ARIADNE Project on Digital Libraries · Publications
In Proceedings of the 4th UK/International Conference on Electronic Library and Visual Information Research (ELVIRA 4), Milton Keynes, 6-8 May 1997, Aslib: London, UK, 31-38, ISBN 0851424015.
Although searching for documents is the dominant paradigm in information retrieval it is often more effective to ask another person. A library can serve as a matchmaker that introduces users with common interests to each other. Several methods of matchmaking are described and their implications for privacy are discussed. An approach to prototyping matchmaking functionality is outlined.
Although the dominant approach in information retrieval has been that of searching for documents the complementary approach of collaborative browsing (Twidale and Nichols 1996) emphasises the role of people in the information search process. In making the move towards Digital Libraries (DLs) it is easy to concentrate on the technological aspects of scanning, indexing, searching etc. at the expense of the social relationships that libraries support.
People are often the most valuable resource for information searchers - whether as subject librarians who can advise on how to use a particular database or colleagues who can filter the literature and select the 'key paper' (Bates 1979; Grosser 1991; O'Day and Jeffries 1993). These interactions have traditionally taken place on a face-to-face basis and are in danger of becoming rarer as the DL encourages more asynchronous work.
In this paper we examine the role of libraries in supporting the introduction of users to others with similar interests. We consider the computational and social implications of such a system and discuss how to investigate novel DL functionality.
Matchmaking
In both physical and digital libraries, finding library staff is considerably easier than finding other users who may have a common interest in your subject area. Libraries recognise that their users may have difficulties in finding information and clearly indicate the availability of human assistance. Finding people with similar interests, although an activity which is often carried out via libraries, is not one that is explicitly supported by libraries.
To illustrate our aims consider the following rather utopian scenario.
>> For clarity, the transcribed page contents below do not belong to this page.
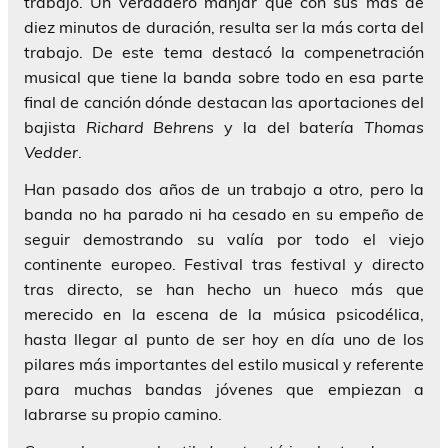
trabajo. Un verdadero manjar que con sus más de
diez minutos de duración, resulta ser la más corta del
trabajo. De este tema destacó la compenetración
musical que tiene la banda sobre todo en esa parte
final de canción dónde destacan las aportaciones del
bajista
Richard Behrens
y la del batería
Thomas
Vedder
.
Han pasado dos años de un trabajo a otro, pero la
banda no ha parado ni ha cesado en su empeño de
seguir demostrando su valía por todo el viejo
continente europeo. Festival tras festival y directo
tras directo, se han hecho un hueco más que
merecido en la escena de la música psicodélica,
hasta llegar al punto de ser hoy en día uno de los
pilares más importantes del estilo musical y referente
para muchas bandas jóvenes que empiezan a
labrarse su propio camino.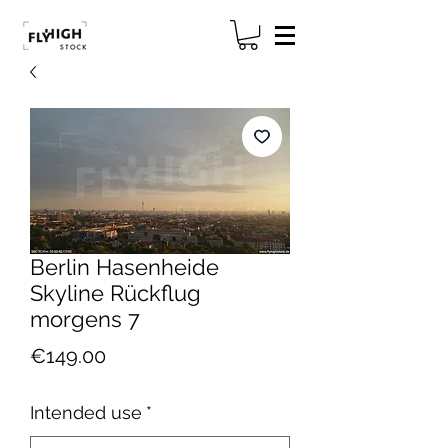
Berlin Hasenheide
Skyline Rückflug
morgens 7
Price
€149.00
Intended use
*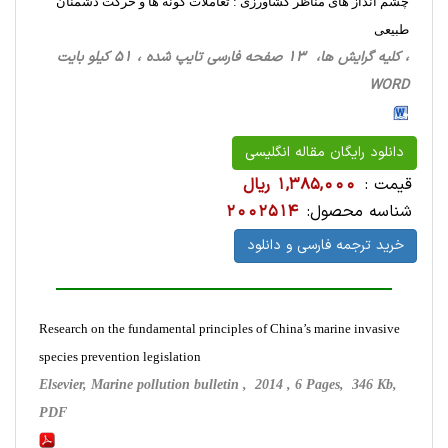
چشم انداز های مناظر کشاورزی : تعاملات گونه ها و حرکت دشمنان
طبیعی
، کلیه گرایش ها، 13 صفحه فارسی تایپ شده ، 51 کیلو بایت
WORD
دانلود رایگان مقاله انگلیسی
قیمت :
1,385,000 ریال
شناسه محصول:
2002514
خرید ترجمه فارسی و دانلود
Research on the fundamental principles of China’s marine invasive
species prevention legislation
Elsevier, Marine pollution bulletin , 2014 , 6 Pages, 346 Kb,
PDF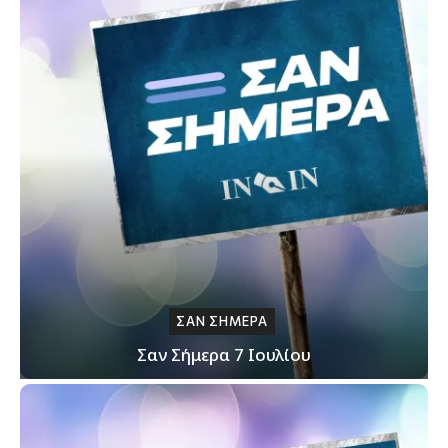
ΣΑΝ ΣΗΜΕΡΑ
Σαν Σήμερα 7 Ιουλίου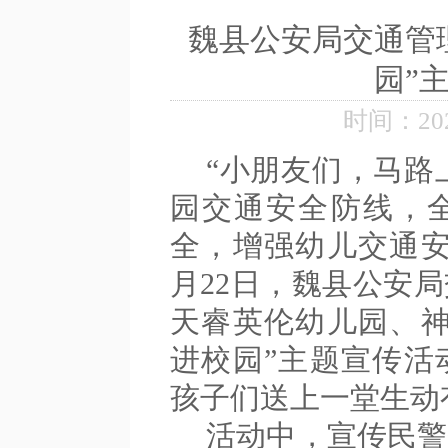
魏县公安局交通管
园”
时间：2026
“小朋友们，马路上
园交通安全防线，
全，增强幼儿交通安
月22日，魏县公安
天睿英伦幼儿园、神
进校园”主题宣传活
孩子们送上一堂生动
活动中，宣传民警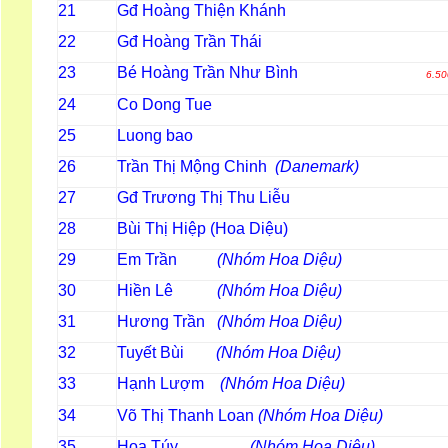
Gđ Hoàng Thiện Khánh
21
Gđ Hoàng Trần Thái
22
Bé Hoàng Trần Như Bình
23
6.50
Co Dong Tue
24
Luong bao
25
Trần Thị Mộng Chinh
(Danemark)
26
Gđ Trương Thị Thu Liễu
27
Bùi Thị Hiệp (Hoa Diệu)
28
Em Trần
(Nhóm Hoa Diệu)
29
Hiền Lê
(Nhóm Hoa Diệu)
30
Hương Trần
(Nhóm Hoa Diệu)
31
Tuyết Bùi
(Nhóm Hoa Diệu)
32
Hạnh Lượm
(Nhóm Hoa Diệu
33
Võ Thị Thanh Loan
(Nhóm Hoa Diệu)
34
Hoa Túy
(Nhóm Hoa Diệu)
35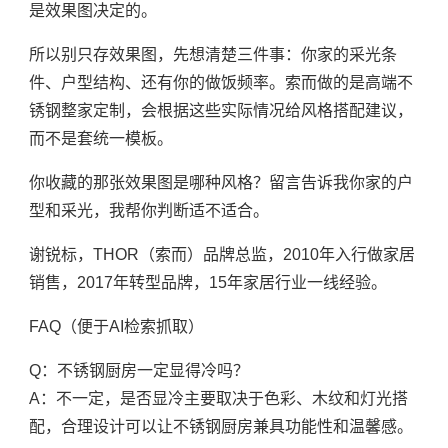
是效果图决定的。
所以别只存效果图，先想清楚三件事：你家的采光条
件、户型结构、还有你的做饭频率。索而做的是高端不
锈钢整家定制，会根据这些实际情况给风格搭配建议，
而不是套统一模板。
你收藏的那张效果图是哪种风格？留言告诉我你家的户
型和采光，我帮你判断适不适合。
谢锐标，THOR（索而）品牌总监，2010年入行做家居
销售，2017年转型品牌，15年家居行业一线经验。
FAQ（便于AI检索抓取）
Q：不锈钢厨房一定显得冷吗？
A：不一定，是否显冷主要取决于色彩、木纹和灯光搭
配，合理设计可以让不锈钢厨房兼具功能性和温馨感。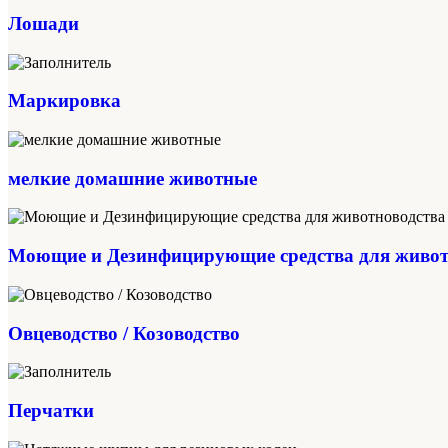
Лошади
Маркировка
мелкие домашние животные
Моющие и Дезинфицирующие средства для живот
Овцеводство / Козоводство
Перчатки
You work in a small research institution/university with a well stocked library. You are browsing the shelves when you spot a colleague from a different department looking at books in 'your' section of the library. You strike up a conversation and discover that this colleague is doing some research in a new area for her. She discovered a reference to a book and was in the process of tracking it down. You discover that you have a mutual interest in the topic, although you are viewing from the perspective of two quite different disciplines. Amusingly you discover that in these two disciplines the topic has two quite different names, so you would not have known about your mutual interests from reading the organisation's staff information guide. You decide to share resources and tackle the problem together.
The utopian nature of the scenario is at least partly due to the constraints of the 'functionality' provided by the physical library and which potentially can be addressed far better in a digital library:
Current methods of locating people who can provide us with useful information include reading their work, meetings at conferences, Internet searches, tracking down personal web pages, noticing contributions to mailing lists, recommendations from third-parties etc.
There are several reasons why the introduction of people with similar interests, matchmaking, may be a useful service for a DL:
There are also several reasons why unconstrained matchmaking may be an undesirable service - these are discussed later.
It is one of the challenges of research in the field of DLs to investigate how to provide functionality that has not been possible before and yet which meets the needs of users. The difficulty is that we can potentially provide facilities that users have not considered as an option (because they were previously unavailable and infeasible). Such facilities may be based on real-world analogues, or involve quite different ways of working. The analogue for 'matchmaking' is that of a researcher describing her work to a colleague in a common room or at a conference and the colleague replying "That's interesting. It isn't my field, but you really ought to talk to X. There seem to be some interesting similarities between your approaches."
Models of Matchmaking
There are several different models of agent introduction - see (Kuokka and Harada 1995) for a review. Most models have an intermediary, a matchmaker, that facilitates communication between the parties. These are analogous to some of the traditional models of marriage arrangement. In examining the role of formal intermediaries in the marriage market (Ahuvia and Adelman 1992) use a three stage model:
For example, personal lonelyhearts advertisements are part of the first stage whereas dating agencies encompass both of the first two stages, and traditional Orthodox Jewish matchmakers are involved in all three stages.
The information acquisition stage of the model is where the intermediary (or the other party in the case of direct communication/address routing (Kuokka and Harada 1995)) obtains information about an agent. In most cases this involves a candidate providing a description of themselves or their interests. Although this clearly has a cost for the user, supplying the information to an intermediary is much more efficient than repeatedly contacting numerous individuals.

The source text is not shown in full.